* **PROBLEM TO WORK ON**: Find the line containing "Describe the element at coordinates (1143, 32)" in the entries below. Restate it and each line after it, word for word, up to and including the line containing "What do you see at coordinates (166, 1783)".

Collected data

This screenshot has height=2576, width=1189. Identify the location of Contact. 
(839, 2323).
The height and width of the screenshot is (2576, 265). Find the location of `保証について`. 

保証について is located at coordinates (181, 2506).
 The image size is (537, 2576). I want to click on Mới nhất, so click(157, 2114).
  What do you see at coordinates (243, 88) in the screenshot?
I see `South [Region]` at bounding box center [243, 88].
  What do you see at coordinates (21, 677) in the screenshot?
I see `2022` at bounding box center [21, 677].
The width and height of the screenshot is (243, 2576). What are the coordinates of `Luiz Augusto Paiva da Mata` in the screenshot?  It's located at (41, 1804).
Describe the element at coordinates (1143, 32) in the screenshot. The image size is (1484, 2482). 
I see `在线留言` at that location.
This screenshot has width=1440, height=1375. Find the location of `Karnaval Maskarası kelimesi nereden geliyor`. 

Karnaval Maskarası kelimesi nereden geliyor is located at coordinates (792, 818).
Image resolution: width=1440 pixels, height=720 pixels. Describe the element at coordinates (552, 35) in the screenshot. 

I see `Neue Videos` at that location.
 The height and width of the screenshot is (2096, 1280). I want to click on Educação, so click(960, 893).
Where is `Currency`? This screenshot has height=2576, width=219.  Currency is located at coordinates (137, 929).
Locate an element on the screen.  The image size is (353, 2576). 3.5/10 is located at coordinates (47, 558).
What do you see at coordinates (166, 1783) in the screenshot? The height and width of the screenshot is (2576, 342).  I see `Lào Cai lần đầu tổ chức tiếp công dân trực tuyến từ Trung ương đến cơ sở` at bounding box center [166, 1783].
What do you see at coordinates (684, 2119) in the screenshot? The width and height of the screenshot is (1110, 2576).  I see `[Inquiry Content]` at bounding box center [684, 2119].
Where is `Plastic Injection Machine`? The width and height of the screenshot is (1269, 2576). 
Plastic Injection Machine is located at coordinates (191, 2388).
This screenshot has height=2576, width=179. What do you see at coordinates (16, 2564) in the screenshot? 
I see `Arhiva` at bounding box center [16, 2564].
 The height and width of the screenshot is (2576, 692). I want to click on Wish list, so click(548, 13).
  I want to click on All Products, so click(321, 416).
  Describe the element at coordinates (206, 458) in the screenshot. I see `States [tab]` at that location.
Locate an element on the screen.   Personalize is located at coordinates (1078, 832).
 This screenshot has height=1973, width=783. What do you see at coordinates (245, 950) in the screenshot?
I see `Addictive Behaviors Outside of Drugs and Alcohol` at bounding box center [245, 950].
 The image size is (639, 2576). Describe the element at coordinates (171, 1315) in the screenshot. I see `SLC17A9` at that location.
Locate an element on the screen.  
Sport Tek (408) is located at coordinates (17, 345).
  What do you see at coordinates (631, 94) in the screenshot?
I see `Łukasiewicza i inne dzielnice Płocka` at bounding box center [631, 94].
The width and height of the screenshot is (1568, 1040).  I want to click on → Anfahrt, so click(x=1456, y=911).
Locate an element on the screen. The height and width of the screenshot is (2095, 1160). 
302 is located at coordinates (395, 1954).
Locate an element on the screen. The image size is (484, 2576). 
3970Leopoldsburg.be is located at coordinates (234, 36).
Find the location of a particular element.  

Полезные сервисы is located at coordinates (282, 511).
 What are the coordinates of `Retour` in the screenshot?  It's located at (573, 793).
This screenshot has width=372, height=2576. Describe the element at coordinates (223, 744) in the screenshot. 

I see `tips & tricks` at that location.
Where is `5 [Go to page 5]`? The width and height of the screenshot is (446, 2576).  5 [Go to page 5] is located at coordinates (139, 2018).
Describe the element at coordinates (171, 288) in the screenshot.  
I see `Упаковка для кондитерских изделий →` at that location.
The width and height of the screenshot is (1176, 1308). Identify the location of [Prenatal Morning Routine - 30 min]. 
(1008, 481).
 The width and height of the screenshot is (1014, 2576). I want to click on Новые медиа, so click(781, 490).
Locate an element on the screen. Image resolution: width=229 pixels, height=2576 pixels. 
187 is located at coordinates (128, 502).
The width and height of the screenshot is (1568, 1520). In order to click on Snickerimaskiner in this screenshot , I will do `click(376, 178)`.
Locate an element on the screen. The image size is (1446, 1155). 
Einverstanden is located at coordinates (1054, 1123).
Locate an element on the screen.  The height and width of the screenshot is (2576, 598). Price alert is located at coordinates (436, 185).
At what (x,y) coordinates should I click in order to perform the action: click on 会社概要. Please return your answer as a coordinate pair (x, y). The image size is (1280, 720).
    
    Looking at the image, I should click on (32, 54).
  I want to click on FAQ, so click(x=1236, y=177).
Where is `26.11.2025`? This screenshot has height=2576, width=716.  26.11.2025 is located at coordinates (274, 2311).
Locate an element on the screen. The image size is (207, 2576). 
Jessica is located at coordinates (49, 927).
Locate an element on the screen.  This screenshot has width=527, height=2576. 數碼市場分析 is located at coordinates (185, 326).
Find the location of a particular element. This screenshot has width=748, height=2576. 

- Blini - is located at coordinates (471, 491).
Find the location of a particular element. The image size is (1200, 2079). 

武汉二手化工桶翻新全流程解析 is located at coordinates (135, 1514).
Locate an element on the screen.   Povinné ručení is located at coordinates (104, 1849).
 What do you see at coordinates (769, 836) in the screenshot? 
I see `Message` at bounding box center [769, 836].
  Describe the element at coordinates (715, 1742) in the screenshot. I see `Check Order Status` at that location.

* **EXERCISE ANSWER**:
Describe the element at coordinates (1143, 32) in the screenshot. The image size is (1484, 2482). 
I see `在线留言` at that location.
This screenshot has width=1440, height=1375. Find the location of `Karnaval Maskarası kelimesi nereden geliyor`. 

Karnaval Maskarası kelimesi nereden geliyor is located at coordinates (792, 818).
Image resolution: width=1440 pixels, height=720 pixels. Describe the element at coordinates (552, 35) in the screenshot. 

I see `Neue Videos` at that location.
 The height and width of the screenshot is (2096, 1280). I want to click on Educação, so click(960, 893).
Where is `Currency`? This screenshot has height=2576, width=219.  Currency is located at coordinates (137, 929).
Locate an element on the screen.  The image size is (353, 2576). 3.5/10 is located at coordinates (47, 558).
What do you see at coordinates (166, 1783) in the screenshot? The height and width of the screenshot is (2576, 342).  I see `Lào Cai lần đầu tổ chức tiếp công dân trực tuyến từ Trung ương đến cơ sở` at bounding box center [166, 1783].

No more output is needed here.